§ **Exercise instructions**: Reproduce word for word the line holding "Haga clic aquí para leerlos todos >" and all lines after it in the data, through the end, leaving out pictures.

============

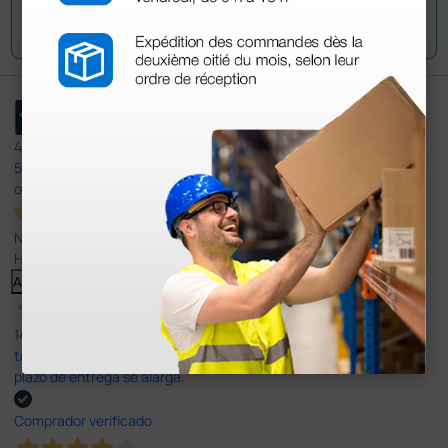
Envía tu pregunta
4,4
/5
597
opiniones
Nuestras reseñas de 4 y 5 estrellas.
Haga clic aquí para leerlos todos >
Anterior
Siguiente
14 Jul 2026
todo correcto. podria señalar que un poco caro los portes y el
plazo de entrega se alarga.
Comprador verificado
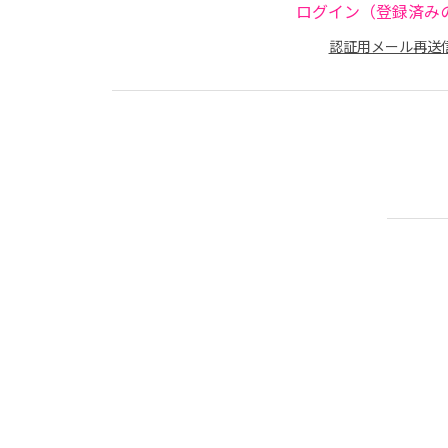
ログイン（登録済み
認証用メール再送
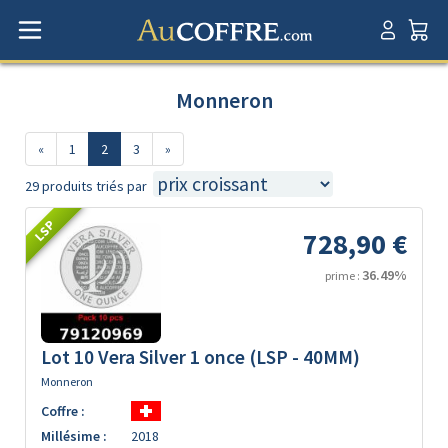
Monneron
«
1
2
3
»
29 produits triés par
LSP
728,90 €
36.49%
prime :
Lot 10 Vera Silver 1 once (LSP - 40MM)
Monneron
Coffre :
Millésime :
2018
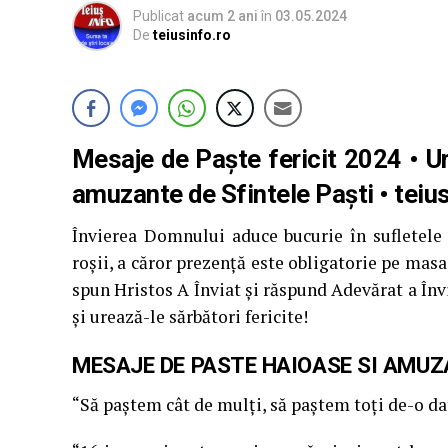
Publicat
acum 2 ani
în
03.05.2024
De
teiusinfo.ro
Mesaje de
Paște fericit
2024 •
Ur
amuzante de
Sfintele Paşti
• teiu
Învierea Domnului aduce bucurie în sufletele 
roşii, a căror prezenţă este obligatorie pe masa
spun Hristos A Înviat şi răspund Adevărat a Învi
şi urează-le sărbători fericite!
MESAJE DE PASTE HAIOASE SI AMU
“Să paştem cât de mulţi, să paştem toţi de-o dat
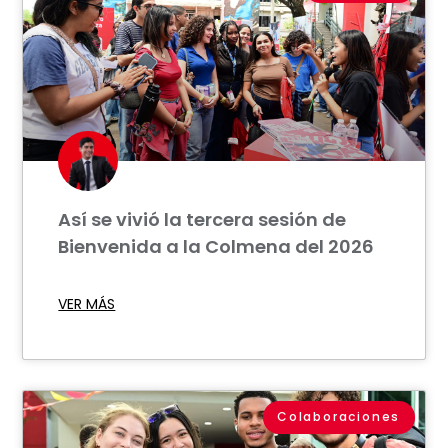
Así se vivió la tercera sesión de
Bienvenida a la Colmena del 2026
VER MÁS
Colaboraciones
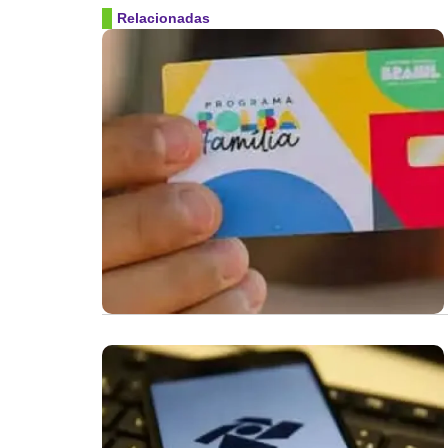
Relacionadas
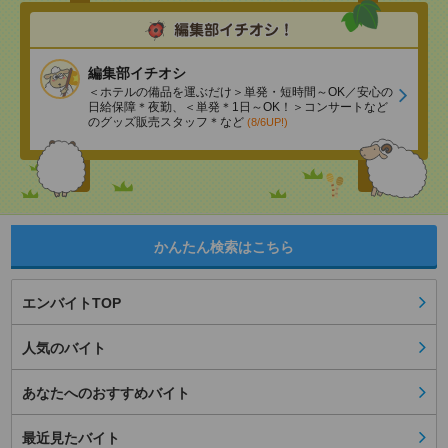
編集部イチオシ
＜ホテルの備品を運ぶだけ＞単発・短時間～OK／安心の
日給保障＊夜勤、＜単発＊1日～OK！＞コンサートなど
のグッズ販売スタッフ＊など
(8/6UP!)
かんたん検索はこちら
エンバイトTOP
人気のバイト
あなたへのおすすめバイト
最近見たバイト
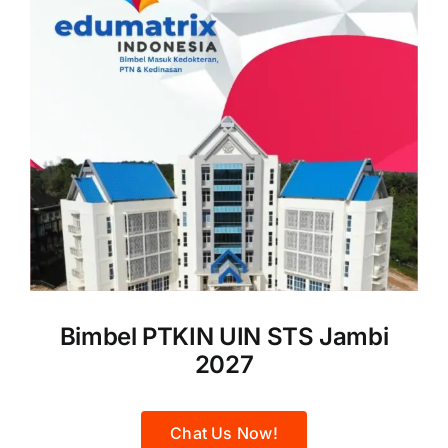
Bimbel PTKIN UIN STS Jambi
2027
Chat Us Now!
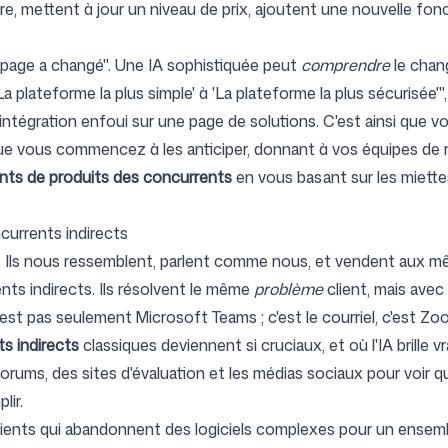
e, mettent à jour un niveau de prix, ajoutent une nouvelle fonct
te page a changé". Une IA sophistiquée peut
comprendre
le chan
'La plateforme la plus simple' à 'La plateforme la plus sécurisée
d'intégration enfoui sur une page de solutions. C'est ainsi qu
que vous commencez à les anticiper, donnant à vos équipes de 
ents de produits des concurrents
en vous basant sur les miettes
ncurrents indirects
 Ils nous ressemblent, parlent comme nous, et vendent aux m
ts indirects. Ils résolvent le même
problème
client, mais avec
est pas seulement Microsoft Teams ; c'est le courriel, c'est Zo
ts indirects
classiques deviennent si cruciaux, et où l'IA brille 
orums, des sites d'évaluation et les médias sociaux pour voir q
lir.
clients qui abandonnent des logiciels complexes pour un ensemb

============

§ **Exercise output**:
Haga clic aquí para leerlos todos >
Anterior
Siguiente
14 Jul 2026
todo correcto. podria señalar que un poco caro los portes y el
plazo de entrega se alarga.
Comprador verificado
ログイン（登録済み
認証用メール再送
Monneron
«
1
2
3
»
29 produits triés par
LSP
728,90 €
36.49%
prime :
Lot 10 Vera Silver 1 once (LSP - 40MM)
Monneron
Coffre :
Millésime :
2018
Publicat
acum 2 ani
în
03.05.2024
De
teiusinfo.ro
Mesaje de
Paște fericit
2024 •
Ur
amuzante de
Sfintele Paşti
• teiu
Învierea Domnului aduce bucurie în sufletele 
roşii, a căror prezenţă este obligatorie pe masa
spun Hristos A Înviat şi răspund Adevărat a Învi
şi urează-le sărbători fericite!
MESAJE DE PASTE HAIOASE SI AMU
“Să paştem cât de mulţi, să paştem toţi de-o dat
Así se vivió la tercera sesión de
Bienvenida a la Colmena del 2026
VER MÁS
Colaboraciones
Relacionadas
編集部イチオシ
＜ホテルの備品を運ぶだけ＞単発・短時間～OK／安心の
日給保障＊夜勤、＜単発＊1日～OK！＞コンサートなど
のグッズ販売スタッフ＊など
(8/6UP!)
かんたん検索はこちら
エンバイトTOP
人気のバイト
あなたへのおすすめバイト
最近見たバイト
Bimbel PTKIN UIN STS Jambi
2027
Chat Us Now!
e, mettent à jour un niveau de prix, ajoutent une nouvelle fonct
te page a changé". Une IA sophistiquée peut
comprendre
le chan
'La plateforme la plus simple' à 'La plateforme la plus sécurisée
d'intégration enfoui sur une page de solutions. C'est ainsi qu
que vous commencez à les anticiper, donnant à vos équipes de 
ents de produits des concurrents
en vous basant sur les miettes
ncurrents indirects
 Ils nous ressemblent, parlent comme nous, et vendent aux m
ts indirects. Ils résolvent le même
problème
client, mais avec
est pas seulement Microsoft Teams ; c'est le courriel, c'est Zo
ts indirects
classiques deviennent si cruciaux, et où l'IA brille 
orums, des sites d'évaluation et les médias sociaux pour voir q
lir.
clients qui abandonnent des logiciels complexes pour un ensemb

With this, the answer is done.